Kabag Ops Kompol Albert Daniel Tampubolon mengatakan larangan itu tertuang dalam Peraturan Presiden (Perpres) no 14 tahun 2021 yang dijabarkan beberapa point tegas.

“Dalam Perpres No 14 Tahun 2021 Pasal 13A ayat 4 Point (a) disebutkan Setiap orang yang telah ditetapkan sebagai sasaran penerima vaksin Covid 19 yang tidak mengikuti vaksinasi Covid 19 sebagaimana dimaksud pada ayat 2 pasal 13A dapat dikenakan sanksi administratif berupa penundaan atau penghentian pemberian jaminan sosial atau bantuan sosial,” ujarnya, Selasa (04/01/2022).

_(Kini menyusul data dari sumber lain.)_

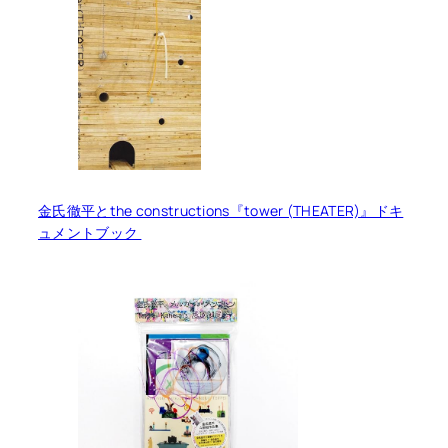
金氏徹平とthe constructions『tower (THEATER)』ドキ
ュメントブック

Selanjutnya Kompol Albert menuturkan, Bagi penerima BLT dana desa yang merasa ada permasalahan kesehatan yang menyebabkan tidak bisa di vaksin atau penundaan vaksin maka harus dilampirkan dengan surat keterangan dari Dinas Kesehatan setempat setelah dilakukan pemeriksaan.

“Ketentuan ini dibuat Pemerintah guna mempercepat vaksinasi sehingga upaya untuk menekan penyebaran COVID-19 dapat terwujud,” ucapnya.

Dia menghimbau perlu disampaikan kekhawatiran masih ada kepala desa di Bangka Selatan yang belum mengetahui ketentuan tersebut.

“Jadi kami harap agar semua Pemdes di Bangka Selatan dapat memahaminya agar tidak menjadi temuan di kemudian hari,” imbuhnya.